For a simple lunch strategy, Freuman suggests filling half of your plate with non-starchy vegetables and then dividing the second half into protein (like grilled fish or chicken) and slowly digested high-fiber carbohydrates (like beans or quinoa). "A salad with grilled chicken is fine, but try adding a baked sweet potato, a heaping scoop of chickpeas or even a thick, hearty lentil soup," she said.
If you prefer a sandwich for lunch, pair it with fiber-rich vegetables. "A turkey sandwich is part of a good lunch, but it's not a whole lunch." Try adding butternut squash soup or carrots with hummus.
Other good lunches that Freuman recommends include baked salmon with lentils and cooked green veggies or a Mexican quinoa bowl with quinoa, black beans, chicken, avocado and salsa, along with a pile of greens.

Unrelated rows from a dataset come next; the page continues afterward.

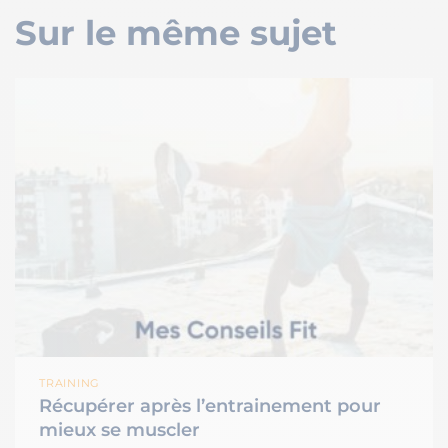
Sur le même sujet
TRAINING
Récupérer après l’entrainement pour
mieux se muscler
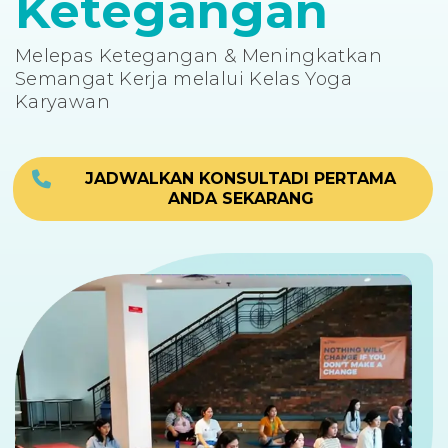
Ketegangan
Melepas Ketegangan & Meningkatkan
Semangat Kerja melalui Kelas Yoga
Karyawan
JADWALKAN KONSULTADI PERTAMA
ANDA SEKARANG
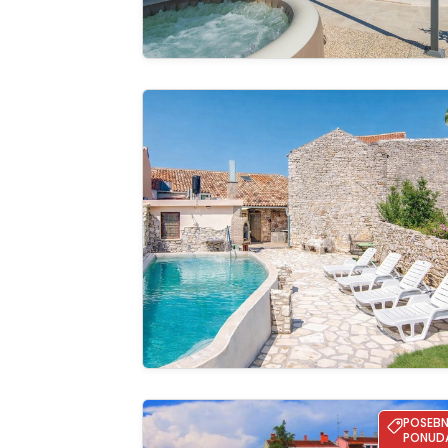
Old Stone House Vodnjan
Pregle
cijelu ga
House Mondrian - Art House with Private 
POSEB
PONUD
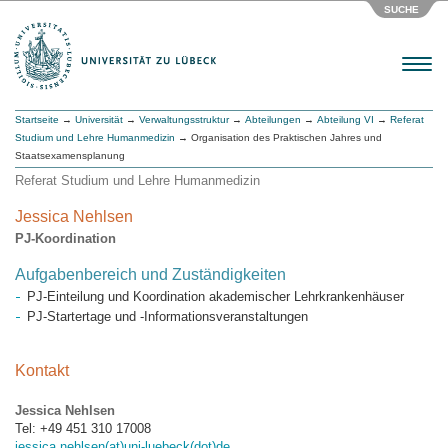
SUCHE
Menu
Startseite
→
Universität
→
Verwaltungsstruktur
→
Abteilungen
→
Abteilung VI
→
Referat
Studium und Lehre Humanmedizin
→ Organisation des Praktischen Jahres und
Staatsexamensplanung
Referat Studium und Lehre Humanmedizin
Jessica Nehlsen
PJ-Koordination
Aufgabenbereich und Zuständigkeiten
PJ-Einteilung und Koordination akademischer Lehrkrankenhäuser
PJ-Startertage und -Informationsveranstaltungen
Kontakt
Jessica Nehlsen
Tel: +49 451 310 17008
jessica.nehlsen(at)uni-luebeck(dot)de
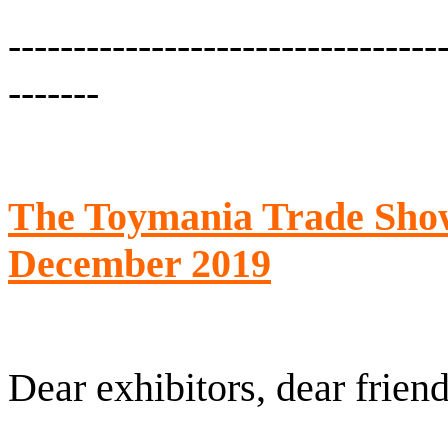
---------------------------------
-------
The Toymania Trade Show 
December 2019
Dear exhibitors, dear friend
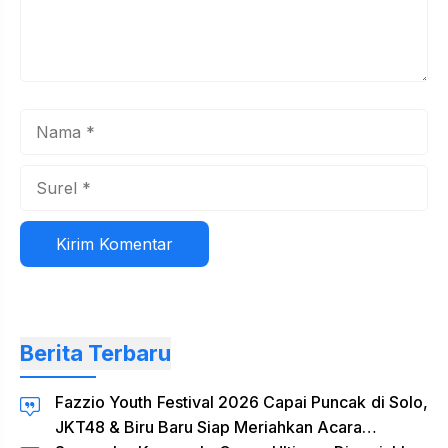
Nama
Surel
Situs
web
Berita Terbaru
Fazzio Youth Festival 2026 Capai Puncak di Solo,
JKT48 & Biru Baru Siap Meriahkan Acara…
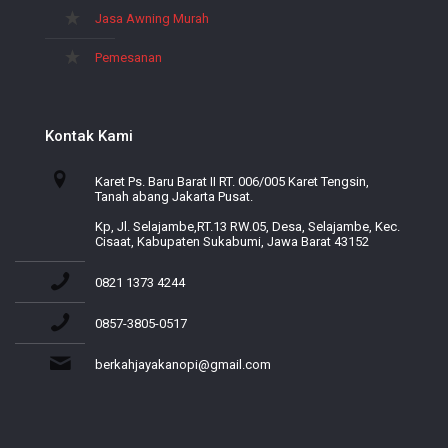
Jasa Awning Murah
Pemesanan
Kontak Kami
Karet Ps. Baru Barat II RT. 006/005 Karet Tengsin,
Tanah abang Jakarta Pusat.
Kp, Jl. Selajambe,RT.13 RW.05, Desa, Selajambe, Kec.
Cisaat, Kabupaten Sukabumi, Jawa Barat 43152
0821 1373 4244
0857-3805-0517
berkahjayakanopi@gmail.com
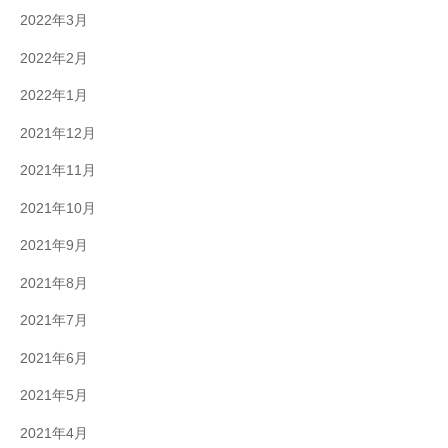
2022年3月
2022年2月
2022年1月
2021年12月
2021年11月
2021年10月
2021年9月
2021年8月
2021年7月
2021年6月
2021年5月
2021年4月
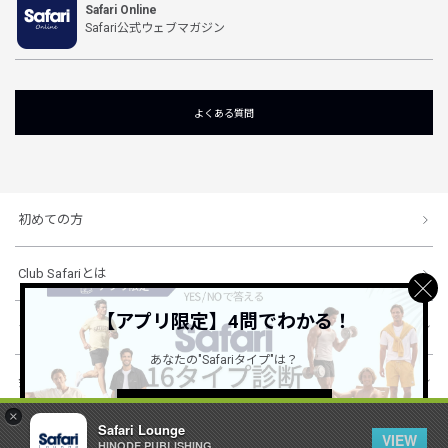
Safari Online
Safari公式ウェブマガジン
よくある質問
初めての方
Club Safariとは
【アプリ限定】4問でわかる！
ショッピングガイド
あなたの"Safariタイプ"は？
会社概要・規約
詳しくはこちら ＞
×
Safari Lounge
VIEW
HINODE PUBLISHING ..
© 1996-2026 HINODE PUBLISHING co., ltd. All Rights Reserved.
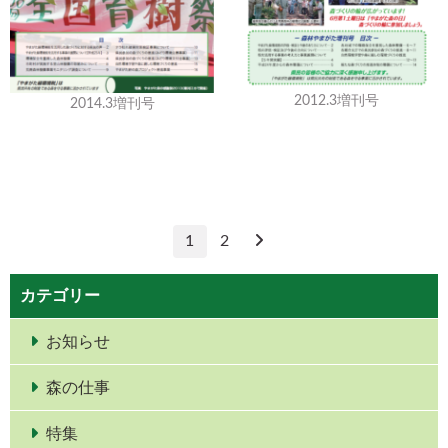
2012.3増刊号
2014.3増刊号
1
2
カテゴリー
お知らせ
森の仕事
特集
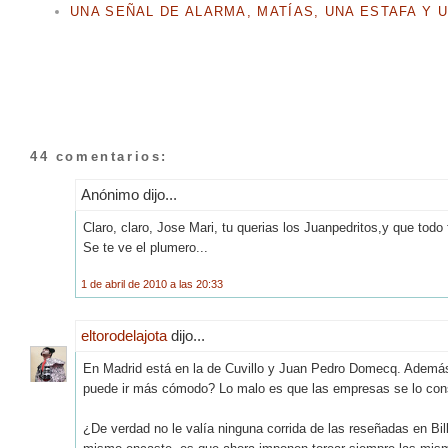
UNA SEÑAL DE ALARMA, MATÍAS, UNA ESTAFA Y 
44 comentarios:
Anónimo dijo...
Claro, claro, Jose Mari, tu querias los Juanpedritos,y que todo
Se te ve el plumero...
1 de abril de 2010 a las 20:33
eltorodelajota
dijo...
En Madrid está en la de Cuvillo y Juan Pedro Domecq. Además e
puede ir más cómodo? Lo malo es que las empresas se lo con
¿De verdad no le valía ninguna corrida de las reseñadas en Bil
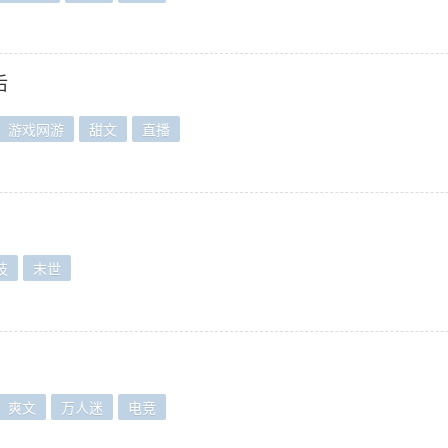
后
游戏网游
甜文
直播
技
末世
爽文
万人迷
电竞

The easiest way to plan for lunch may be to use last night's leftovers. "I cook dinner at home and bring in my leftovers for lunch the next day. When I get home from work, I'm not tearing the house apart."
3. Pack a snack
An afternoon snack may be necessary if lunch and dinner are more than five hours apart. However, it should be no more than 200 calories, and it should be high in protein and fiber. "This will prevent you from arriving at dinner feeling 'starving,' " Freuman said.
Snacks that will satisfy include an apple with a tablespoon of peanut butter, grape tomatoes with string cheese, a hard-boiled egg or plain Greek yogurt with fruit.
4. Go low-carb for dinner
Dinner should be light and low in carbohydrates. "The more you can go low-carb for dinner, the more it will mitigate the effects of distorted calories at night," Freuman said.
Dinners might include fish and a cooked vegetable, lettuce-wrapped tacos or a turkey burger (minus the bun) and a salad with light dressing.
"I'll make turkey meatballs for my kids, and I'll give them pasta too, but I'll have mine on a bed of spinach -- and the next day, I'll bring the pasta for lunch."
And when dining out, Freuman suggests ordering two appetizers, like a salad and a shrimp cocktail or grilled calamari.